A dualidade de critérios tem ainda outro aspecto: a avaliação dos fatores externos que interferem no desenvolvimento dos países. Nos primeiros discursos dessa Cúpula, o presidente do governo espanhol, Rodríguez Zapatero, criticou aqueles que invocam fatores externos para encobrir sua incapacidade de desenvolver países. Era uma alusão à crítica ao imperialismo norte-americano.

Tanto Zapatero quanto o rei ficaram particularmente irritados com as críticas às multinacionais espanholas (busca desenfreada de lucro e interferência na vida política dos países), feitas em diferentes tons pelos presidentes da Venezuela, Nicarágua, Equador, Bolívia e Argentina. Ou seja, os presidentes legítimos das ex-colônias foram mandados calar a boca, mas, na verdade, não calaram, lembra.

E mais ou menos algo semelhante aconteceu neste 2022, quando o presidente mexicano Andrés Manuel López Obrador criticou as empresas espanholas que saqueiam o povo mexicano. Juan Fernández Trigo, secretário de Estado espanhol para a Ibero-América, disse que o governo liderado por Pedro Sánchez vai reagir muito claramente contra a reforma energética promovida por López Obrador, pelo menos em relação à retroatividade que pode afetar as multinacionais com geração de energia projetos.

O celeiro e a fome

O suprimento de alimentos está prestes a falir como os bancos fizeram em 2008. Os grandes produtores de alimentos têm muito poder e os reguladores mal entendem o que está acontecendo. O sistema alimentar mundial está começando a se assemelhar ao sistema financeiro global como era no início de 2008.

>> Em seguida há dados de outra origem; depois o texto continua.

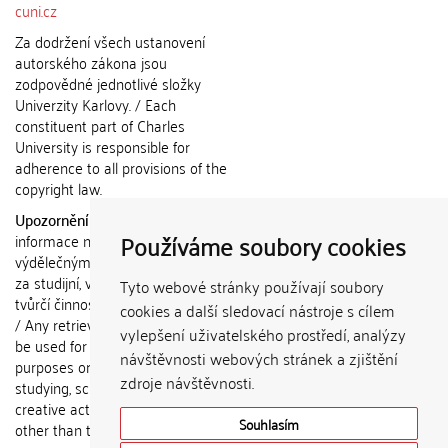
cuni.cz
Za dodržení všech ustanovení
autorského zákona jsou
zodpovědné jednotlivé složky
Univerzity Karlovy. / Each
constituent part of Charles
University is responsible for
adherence to all provisions of the
copyright law.
Upozornění / Notice:
Získané
Používáme soubory cookies
informace nemohou být použity k
výdělečným účelům nebo vydávány
za studijní, vědeckou nebo jinou
Tyto webové stránky používají soubory
tvůrčí činnost jiné osoby než autora.
cookies a další sledovací nástroje s cílem
/ Any retrieved information shall not
vylepšení uživatelského prostředí, analýzy
be used for any commercial
návštěvnosti webových stránek a zjištění
purposes or claimed as results of
zdroje návštěvnosti.
studying, scientific or any other
creative activities of any person
Souhlasím
other than the author.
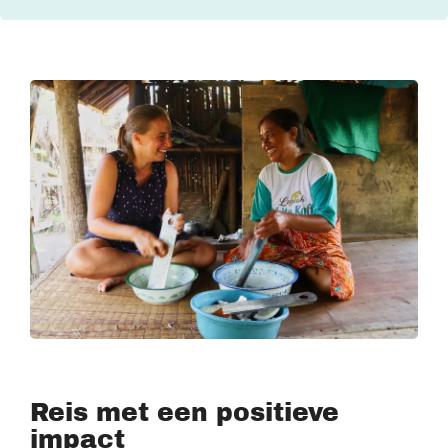
Reis met een positieve
impact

A imprensa hegemônica considerou então que a falência financeira foi devastadora para o bem-estar humano, mas hoje parece que o colapso do sistema alimentar não merece sequer uma reflexão sobre a escalada dos preços dos alimentos, talvez o último sinal de instabilidade sistêmica.

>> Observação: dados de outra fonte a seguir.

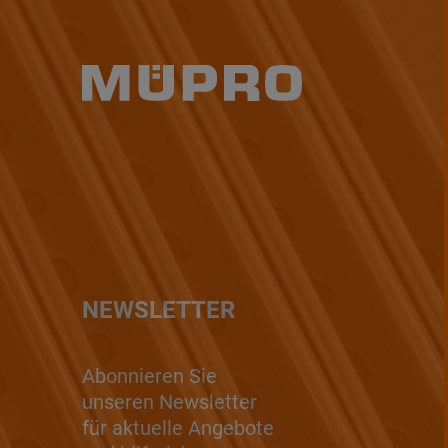
NEWSLETTER
Abonnieren Sie
unseren Newsletter
für aktuelle Angebote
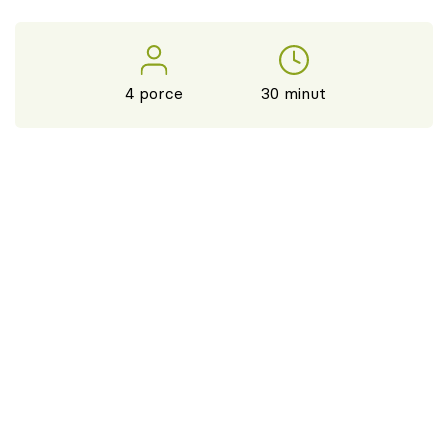
4 porce
30 minut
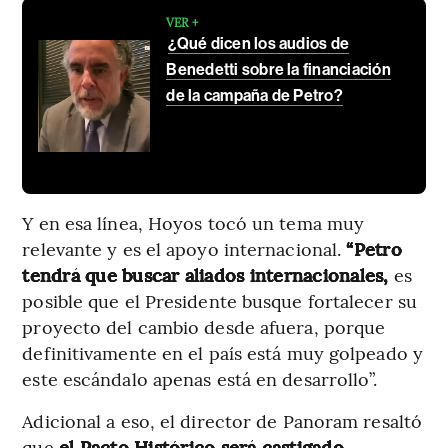
VER +
¿Qué dicen los audios de
Benedetti sobre la financiación
de la campaña de Petro?
Y en esa línea, Hoyos tocó un tema muy
relevante y es el apoyo internacional.
“Petro
tendrá que buscar aliados internacionales,
es
posible que el Presidente busque fortalecer su
proyecto del cambio desde afuera, porque
definitivamente en el país está muy golpeado y
este escándalo apenas está en desarrollo”.
Adicional a eso, el director de Panoram resaltó
que
el Pacto Histórico será castigado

Muitas pessoas assumem que a crise alimentar foi causada pela combinação da pandemia e da invasão da Ucrânia. A fome vem aumentando para atingir 811 milhões de pessoas em 2020. Com certeza este ano será muito pior. A comida está se tornando inacessível mesmo para muitas pessoas nos países ricos da Europa e nos EUA. O impacto nos países mais pobres é muito pior.

O Programa Alimentar Mundial (PMA) alertou que o número de pessoas com insegurança alimentar grave na América Latina e no Caribe aumentou em mais de meio milhão e agora totaliza quase dez milhões.

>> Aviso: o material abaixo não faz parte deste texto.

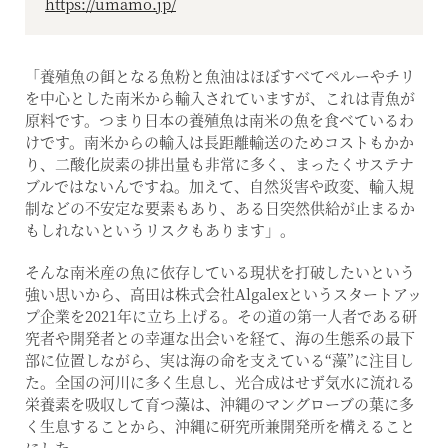
https://umamo.jp/
「養殖魚の餌となる魚粉と魚油はほぼすべてペルーやチリ
を中心とした南米から輸入されていますが、これは青魚が
原料です。つまり日本の養殖魚は南米の魚を食べているわ
けです。南米からの輸入は長距離輸送のためコストもかか
り、二酸化炭素の排出量も非常に多く、まったくサステナ
ブルではないんですね。加えて、自然災害や政変、輸入規
制などの不安定な要素もあり、ある日突然供給が止まるか
もしれないというリスクもあります」。
そんな南米産の魚に依存している現状を打破したいという
強い思いから、高田は株式会社Algalexというスタートアッ
プ企業を2021年に立ち上げる。その道の第一人者である研
究者や開発者との幸運な出会いを経て、海の生態系の最下
部に位置しながら、実は海の命を支えている“藻”に注目し
た。全国の河川に多く生息し、光合成はせず気水に流れる
栄養素を吸収して育つ藻は、沖縄のマングローブの葉に多
く生息することから、沖縄に研究所兼開発所を構えること
にした。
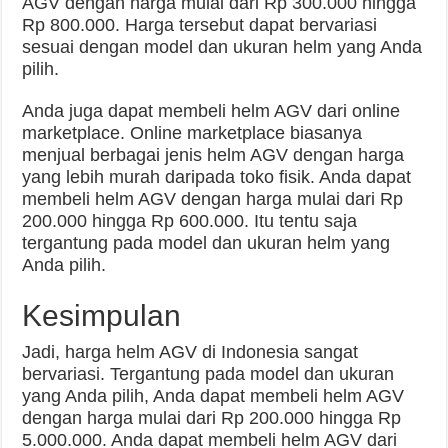
AGV dengan harga mulai dari Rp 300.000 hingga
Rp 800.000. Harga tersebut dapat bervariasi
sesuai dengan model dan ukuran helm yang Anda
pilih.
Anda juga dapat membeli helm AGV dari online
marketplace. Online marketplace biasanya
menjual berbagai jenis helm AGV dengan harga
yang lebih murah daripada toko fisik. Anda dapat
membeli helm AGV dengan harga mulai dari Rp
200.000 hingga Rp 600.000. Itu tentu saja
tergantung pada model dan ukuran helm yang
Anda pilih.
Kesimpulan
Jadi, harga helm AGV di Indonesia sangat
bervariasi. Tergantung pada model dan ukuran
yang Anda pilih, Anda dapat membeli helm AGV
dengan harga mulai dari Rp 200.000 hingga Rp
5.000.000. Anda dapat membeli helm AGV dari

Mas também milhões de pessoas já são empurradas para a pobreza e a insegurança alimentar nos países europeus, o que se agravará se o conflito na Ucrânia continuar, o que gerou um aumento nos custos das matérias-primas e da energia. Uma das respostas geridas pela UE é garantir o abastecimento do celeiro do mundo, a América Latina.

Segundo a Oxfam, apenas quatro corporações controlam 90% do comércio mundial de grãos. As mesmas empresas investem em sementes, produtos químicos, processos, embalagens, distribuição e varejo. Grande parte desse comércio passa por gargalos vulneráveis, como o Estreito da Turquia (agora obstruído pela invasão russa da Ucrânia), os Canais de Suez e Panamá e os Estreitos de Ormuz, Bab el Mandeb e Malaca.

É lógico: a indústria de alimentos está se tornando estreitamente ligada às indústrias financeira e de armas, aumentando o que os cientistas chamam de “densidade de rede” do sistema, tornando-o mais suscetível a falhas na cadeia.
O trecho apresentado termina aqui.